**Data provided**
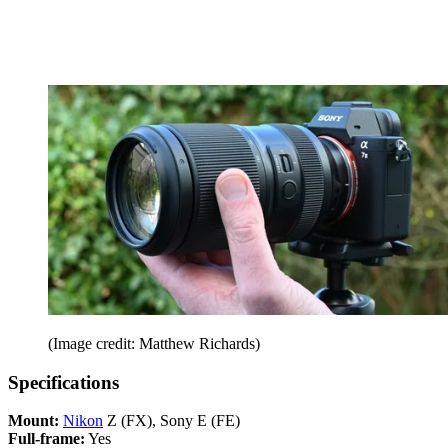
(Image credit: Matthew Richards)
Specifications
Mount:
Nikon
Z (FX), Sony E (FE)
Full-frame:
Yes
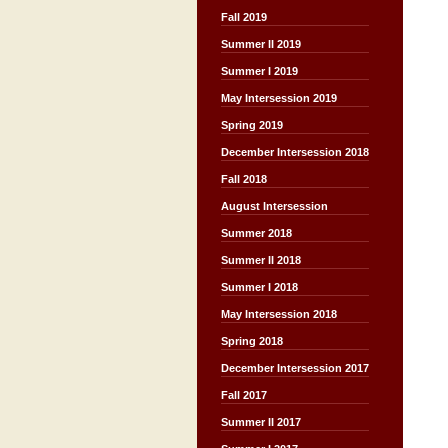
Fall 2019
Summer II 2019
Summer I 2019
May Intersession 2019
Spring 2019
December Intersession 2018
Fall 2018
August Intersession
Summer 2018
Summer II 2018
Summer I 2018
May Intersession 2018
Spring 2018
December Intersession 2017
Fall 2017
Summer II 2017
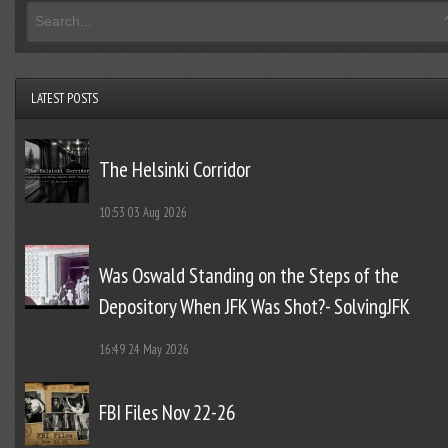
LATEST POSTS
The Helsinki Corridor
10:53
03 Aug 2026
Was Oswald Standing on the Steps of the
Depository When JFK Was Shot?- SolvingJFK
16:49
24 May 2026
FBI Files Nov 22-26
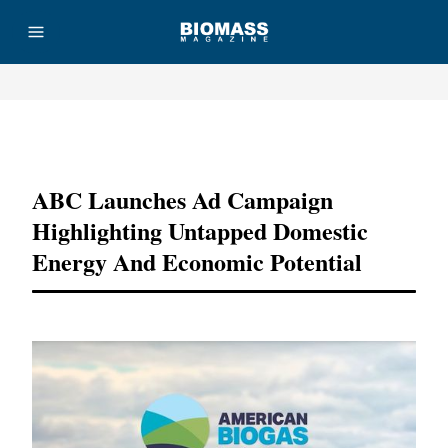
Advertisement
ABC Launches Ad Campaign
Highlighting Untapped Domestic
Energy And Economic Potential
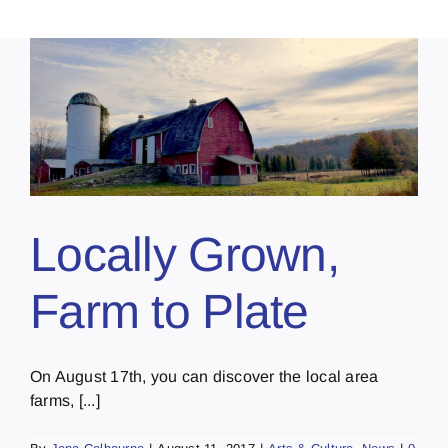
Locally Grown,
Farm to Plate
On August 17th, you can discover the local area
farms, [...]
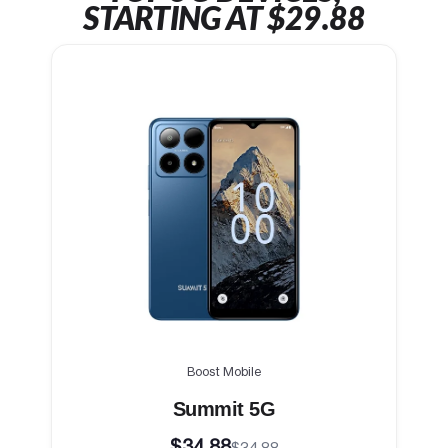
STARTING AT $29.88
Boost Mobile
Summit 5G
$34.88
$34.88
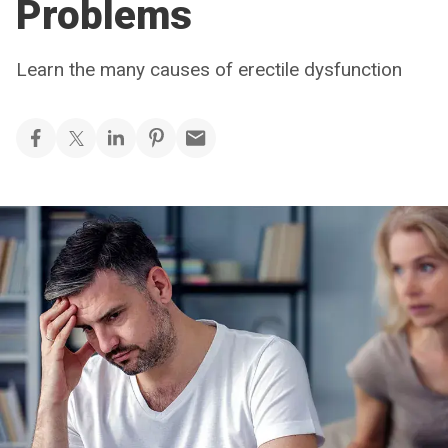
Problems
Learn the many causes of erectile dysfunction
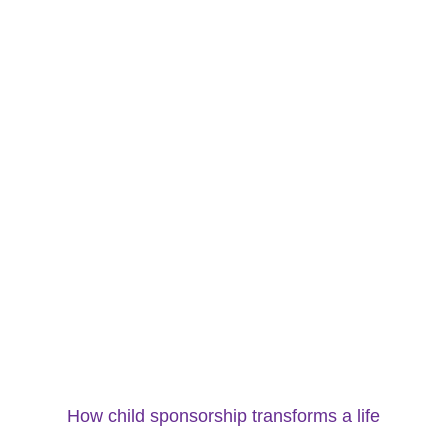
How child sponsorship transforms a life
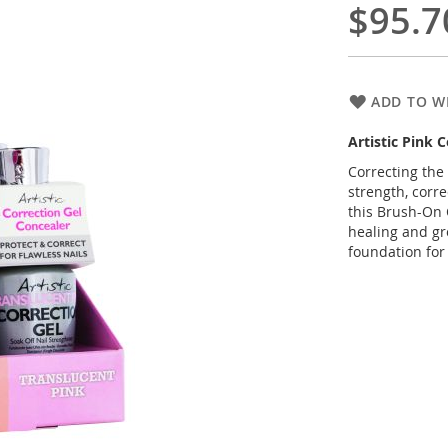
$95.7
ADD TO WI
Artistic Pink 
Correcting the
strength, corr
this Brush-On 
healing and gr
foundation for 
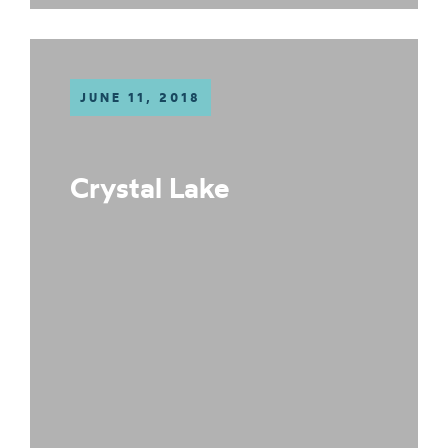
JUNE 11, 2018
Crystal Lake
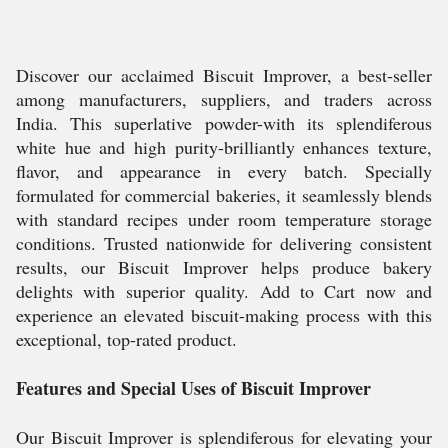
Discover our acclaimed Biscuit Improver, a best-seller
among manufacturers, suppliers, and traders across
India. This superlative powder-with its splendiferous
white hue and high purity-brilliantly enhances texture,
flavor, and appearance in every batch. Specially
formulated for commercial bakeries, it seamlessly blends
with standard recipes under room temperature storage
conditions. Trusted nationwide for delivering consistent
results, our Biscuit Improver helps produce bakery
delights with superior quality. Add to Cart now and
experience an elevated biscuit-making process with this
exceptional, top-rated product.
Features and Special Uses of Biscuit Improver
Our Biscuit Improver is splendiferous for elevating your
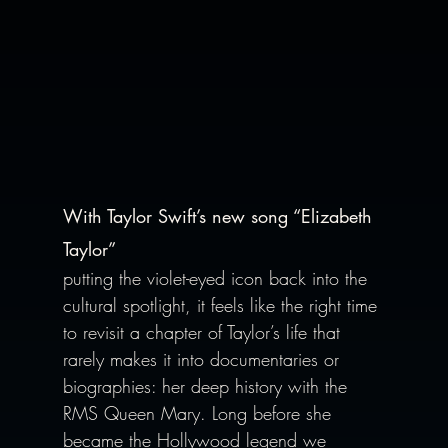
With Taylor Swift’s new song “Elizabeth 
Taylor” 
putting the violet-eyed icon back into the 
cultural spotlight, it feels like the right time 
to revisit a chapter of Taylor’s life that 
rarely makes it into documentaries or 
biographies: her deep history with the 
RMS Queen Mary. Long before she 
became the Hollywood legend we 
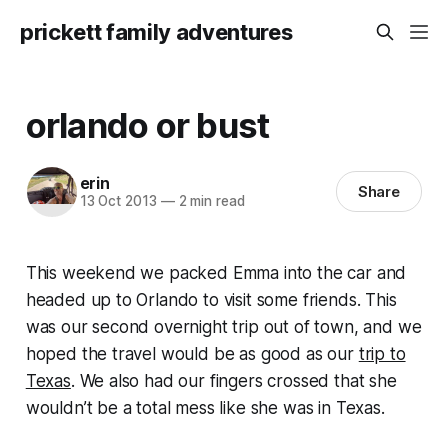
prickett family adventures
orlando or bust
erin
Share
13 Oct 2013
—
2 min read
This weekend we packed Emma into the car and
headed up to Orlando to visit some friends. This
was our second overnight trip out of town, and we
hoped the travel would be as good as our
trip to
Texas
. We also had our fingers crossed that she
wouldn’t be a total mess like she was in Texas.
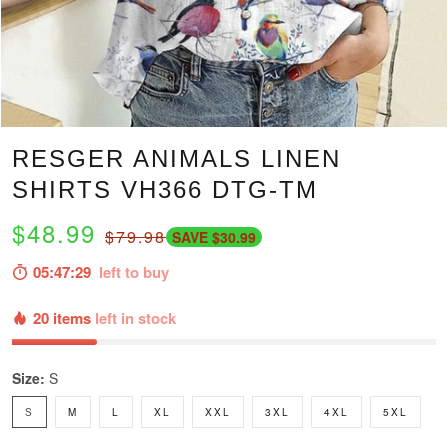
RESGER ANIMALS LINEN
SHIRTS VH366 DTG-TM
$48.99
$79.98
SAVE $30.99
05:47:28
left to buy
20 items
left in stock
Size:
S
S
M
L
XL
XXL
3XL
4XL
5XL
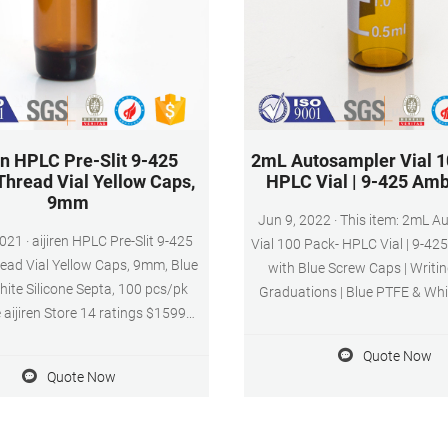
en HPLC Pre-Slit 9-425
2mL Autosampler Vial 1
Thread Vial Yellow Caps,
HPLC Vial | 9-425 Amb
9mm
Jun 9, 2022 · This item: 2mL Autosampler
C Pre-Slit 9-425
Vial 100 Pack- HPLC Vial | 9-42
ead Vial Yellow Caps, 9mm, Blue
with Blue Screw Caps | Writin
te Silicone Septa, 100 pcs/pk
Graduations | Blue PTFE & Whit
e aijiren Store 14 ratings $1599
Pre-Slit Septa Fit for LC Samp
0 Items) Get Fast, Free Shipping
($1.60/10 Items)
Quote Now
azon Prime FREE Returns Size:
Quote Now
0PCS 1000PCS Color: Blue,Pre-
lue PTFE/White Silicone Septa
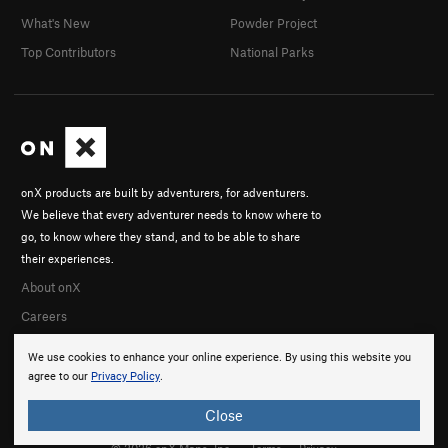
What's New
Powder Project
Top Contributors
National Parks
onX products are built by adventurers, for adventurers.
We believe that every adventurer needs to know where to
go, to know where they stand, and to be able to share
their experiences.
About onX
Careers
We use cookies to enhance your online experience. By using this website you
agree to our
Privacy Policy
.
Close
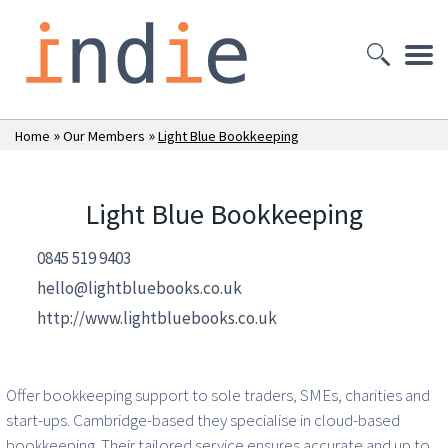
»
»
Home
Our Members
Light Blue Bookkeeping
Light Blue Bookkeeping
0845 519 9403
hello@lightbluebooks.co.uk
http://www.lightbluebooks.co.uk
Offer bookkeeping support to sole traders, SMEs, charities and
start-ups. Cambridge-based they specialise in cloud-based
bookkeeping. Their tailored service ensures accurate and up to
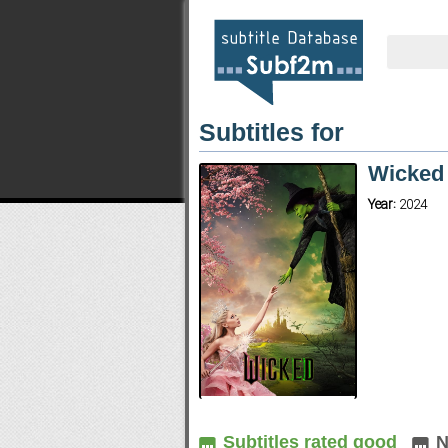
Subtitles for
Wicke
Year:
2024
Subtitles rated good
N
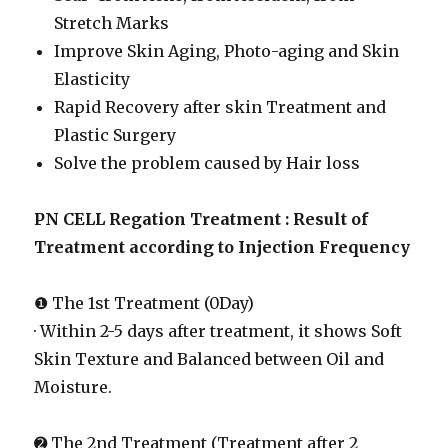
Stretch Marks
Improve Skin Aging, Photo-aging and Skin
Elasticity
Rapid Recovery after skin Treatment and
Plastic Surgery
Solve the problem caused by Hair loss
PN CELL Regation Treatment : Result of
Treatment according to Injection Frequency
❶ The 1st Treatment (0Day)
· Within 2-5 days after treatment, it shows Soft
Skin Texture and Balanced between Oil and
Moisture.
➋ The 2nd Treatment (Treatment after 2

**Exercise**
Your answer should copy the listing word for word, with no pictures in it.

**Exercise solution**
(Image credit: Matthew Richards)
Specifications
Mount:
Nikon
Z (FX), Sony E (FE)
Full-frame:
Yes
Fall 2019
Summer II 2019
Summer I 2019
May Intersession 2019
Spring 2019
December Intersession 2018
Fall 2018
August Intersession
Summer 2018
Summer II 2018
Summer I 2018
May Intersession 2018
Spring 2018
December Intersession 2017
Fall 2017
Summer II 2017
LATEST POSTS
The Helsinki Corridor
10:53
03 Aug 2026
Was Oswald Standing on the Steps of the
Depository When JFK Was Shot?- SolvingJFK
16:49
24 May 2026
FBI Files Nov 22-26
Advertisement
ABC Launches Ad Campaign
Highlighting Untapped Domestic
Energy And Economic Potential
Locally Grown,
Farm to Plate
On August 17th, you can discover the local area
farms, [...]
STARTING AT $29.88
Boost Mobile
Summit 5G
$34.88
$34.88
Problems
Learn the many causes of erectile dysfunction
How child sponsorship transforms a life
$95.7
ADD TO WI
Artistic Pink 
Correcting the
strength, corr
this Brush-On 
healing and gr
foundation for 
JUNE 11, 2018
Crystal Lake
Discover our acclaimed Biscuit Improver, a best-seller
among manufacturers, suppliers, and traders across
India. This superlative powder-with its splendiferous
white hue and high purity-brilliantly enhances texture,
flavor, and appearance in every batch. Specially
formulated for commercial bakeries, it seamlessly blends
with standard recipes under room temperature storage
conditions. Trusted nationwide for delivering consistent
results, our Biscuit Improver helps produce bakery
delights with superior quality. Add to Cart now and
experience an elevated biscuit-making process with this
exceptional, top-rated product.
Features and Special Uses of Biscuit Improver
Our Biscuit Improver is splendiferous for elevating your
With Taylor Swift’s new song “Elizabeth 
Taylor” 
putting the violet-eyed icon back into the 
cultural spotlight, it feels like the right time 
to revisit a chapter of Taylor’s life that 
rarely makes it into documentaries or 
biographies: her deep history with the 
RMS Queen Mary. Long before she 
became the Hollywood legend we 
prickett family adventures
orlando or bust
erin
Share
13 Oct 2013
—
2 min read
This weekend we packed Emma into the car and
headed up to Orlando to visit some friends. This
was our second overnight trip out of town, and we
hoped the travel would be as good as our
trip to
Texas
. We also had our fingers crossed that she
wouldn’t be a total mess like she was in Texas.
RESGER ANIMALS LINEN
SHIRTS VH366 DTG-TM
$48.99
$79.98
SAVE $30.99
05:47:28
left to buy
20 items
left in stock
Size:
S
S
M
L
XL
XXL
3XL
4XL
5XL
en HPLC Pre-Slit 9-425
2mL Autosampler Vial 1
Thread Vial Yellow Caps,
HPLC Vial | 9-425 Amb
9mm
Jun 9, 2022 · This item: 2mL Autosampler
C Pre-Slit 9-425
Vial 100 Pack- HPLC Vial | 9-42
ead Vial Yellow Caps, 9mm, Blue
with Blue Screw Caps | Writin
te Silicone Septa, 100 pcs/pk
Graduations | Blue PTFE & Whit
e aijiren Store 14 ratings $1599
Pre-Slit Septa Fit for LC Samp
0 Items) Get Fast, Free Shipping
($1.60/10 Items)
Quote Now
azon Prime FREE Returns Size:
Quote Now
0PCS 1000PCS Color: Blue,Pre-
lue PTFE/White Silicone Septa
What's New
Powder Project
Top Contributors
National Parks
onX products are built by adventurers, for adventurers.
We believe that every adventurer needs to know where to
go, to know where they stand, and to be able to share
their experiences.
About onX
Careers
We use cookies to enhance your online experience. By using this website you
agree to our
Privacy Policy
.
Close
»
»
Home
Our Members
Light Blue Bookkeeping
Light Blue Bookkeeping
0845 519 9403
hello@lightbluebooks.co.uk
http://www.lightbluebooks.co.uk
Offer bookkeeping support to sole traders, SMEs, charities and
start-ups. Cambridge-based they specialise in cloud-based
bookkeeping. Their tailored service ensures accurate and up to
Subtitles for
Wicke
Year:
2024
Subtitles rated good
N
Stretch Marks
Improve Skin Aging, Photo-aging and Skin
Elasticity
Rapid Recovery after skin Treatment and
Plastic Surgery
Solve the problem caused by Hair loss
PN CELL Regation Treatment : Result of
Treatment according to Injection Frequency
❶ The 1st Treatment (0Day)
· Within 2-5 days after treatment, it shows Soft
Skin Texture and Balanced between Oil and
Moisture.
➋ The 2nd Treatment (Treatment after 2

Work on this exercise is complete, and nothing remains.